A Message of Encouragement
Homily for Tuesday of the 2nd Week of Ordinary Time
The Letter to the Hebrews bears little resemblance to the other epistolary treatises of the Christian Scriptures. For instance, there is not greeting at the beginning of the letter. The author never mentions his name. Unlike most of the other letters, it is not directed to a specific community of Christians. In chapter thirteen of the letter, the author says that it is a message of encouragement, a term that was used to describe the sermons that a rabbi would give to a synagogue assembly on the Sabbath.

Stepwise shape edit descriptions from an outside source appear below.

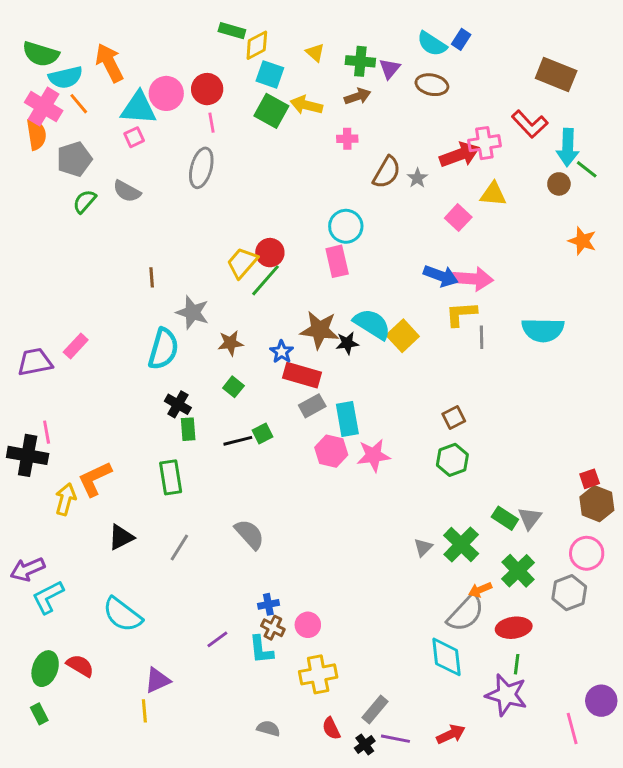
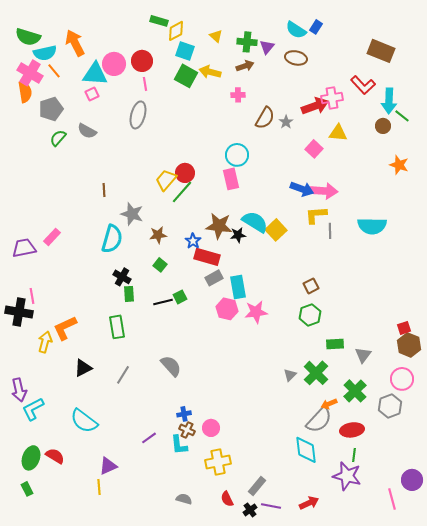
green rectangle: (505, 518) -> (335, 344), moved, turned -36
purple arrow: (28, 569) -> (19, 390), turned -80

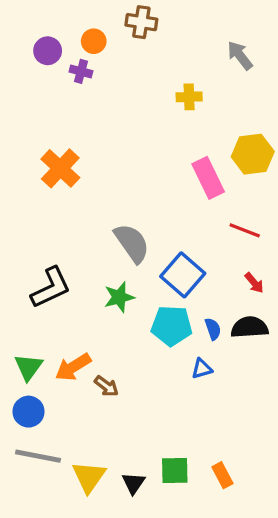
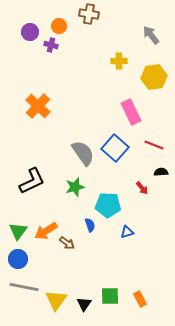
yellow hexagon: (253, 154) -> (154, 77), moved
blue square: (183, 275) -> (115, 148), moved
red arrow: (254, 283) -> (142, 188), moved
black semicircle: (249, 327) -> (161, 172), moved, size x0.6
blue semicircle: (213, 329) -> (90, 225), moved

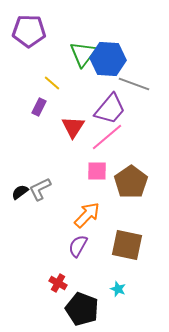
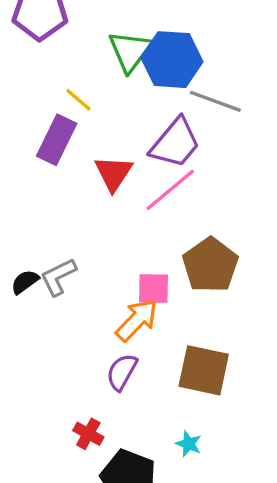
purple rectangle: (39, 107) -> (57, 140), size x1.6
pink square: (97, 171) -> (154, 288), moved

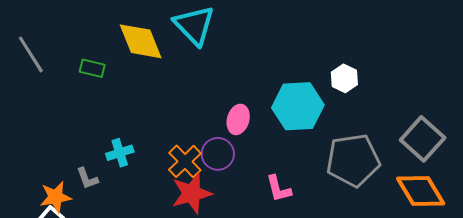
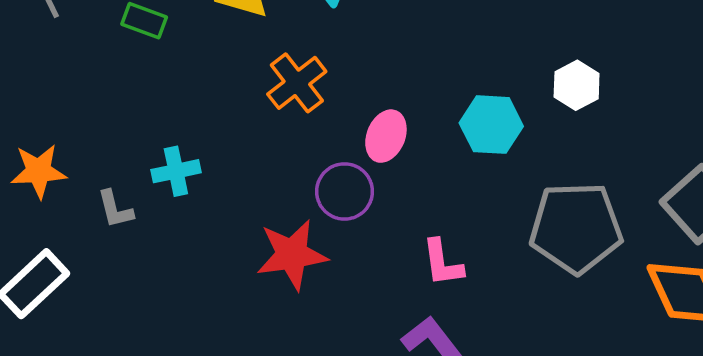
cyan hexagon: (298, 106) -> (491, 125), size x0.7
orange cross: (185, 161) -> (297, 83), moved
orange star: (56, 197) -> (39, 171), moved

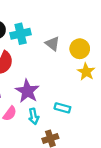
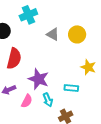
cyan cross: (21, 34) -> (28, 15), moved
yellow star: (86, 72) -> (88, 67), moved

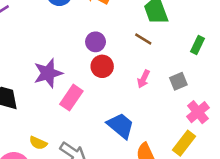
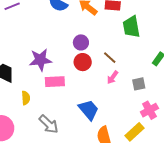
brown line: (143, 39) -> (110, 58), moved
pink rectangle: (71, 98) -> (55, 82), turned 42
yellow semicircle: (38, 143) -> (26, 98), moved, turned -128

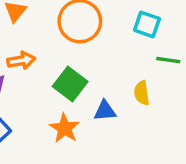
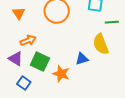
green square: (70, 84) -> (40, 62), moved
yellow semicircle: (142, 93) -> (101, 44), size x1.5

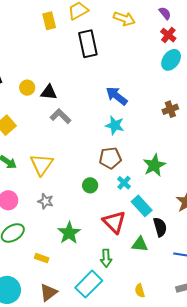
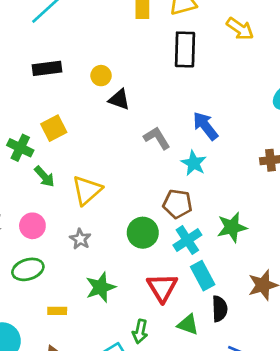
yellow circle: (27, 88) -> (101, 76), moved
gray L-shape: (60, 116) -> (157, 138), moved
cyan cross: (124, 183) -> (187, 240), size x1.5
green circle: (90, 185) -> (143, 233), size x1.5
yellow rectangle: (42, 258) -> (57, 311), turned -32

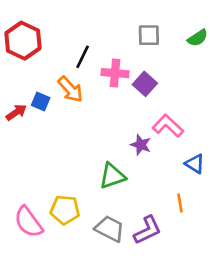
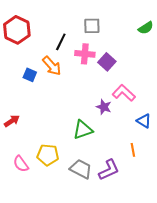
gray square: (149, 35) -> (92, 26), moved
red arrow: (16, 112) -> (12, 121), moved
pink semicircle: (28, 222) -> (21, 164), size x0.7

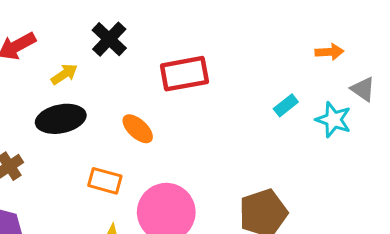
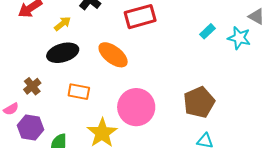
orange ellipse: (138, 129) -> (113, 55), size x1.4
orange rectangle: (105, 181) -> (79, 92), moved

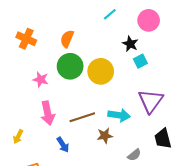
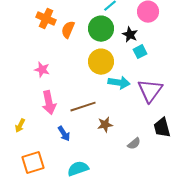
orange cross: (26, 39) -> (46, 19), moved
green circle: (70, 66) -> (101, 29), moved
cyan arrow: (119, 115) -> (119, 83), moved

It becomes clear as we read the letter that it is meant to bolster the flagging morale in the Christian community of Jewish converts. Because the early Christian community believed that Jesus would return shortly after the Ascension, as time dragged on, the Christian community began to lose hope. The sacred writer refers to that in the opening lines of today’s passage when he writes that God will not forget their work and the demonstrations of love that they have displayed by their service to others.
All of us need a message of encouragement from time to time. During the years in which I served as a formation director for our province, I noticed that the beginning of each year of postulancy or novitiate was marked by enthusiasm among the young men. However, as the routine of friary life set in, they would start to lose some of that enthusiasm. Perhaps the hardest part of being a formation director was that of keeping their enthusiasm alive.
The author of the Letter to the Hebrews attempts to do this by recalling the fact that Jesus has already gone through life and reached the goal to which we all aspire. He refers to that example as an anchor of hope. In this case, the anchor has been thrown into our future. Our hope lies in our future life with God, a life that will go on for all eternity. Right now, a veil separates us from eternity just as the veil in the Temple of Jerusalem separated the children of Israel from the Holy of Holies. However, the Gospels recount the fact that when Jesus died on the cross, that veil was torn from top to bottom, exposing the future that awaits all who cling to Jesus, our anchor and the source of our encouragement.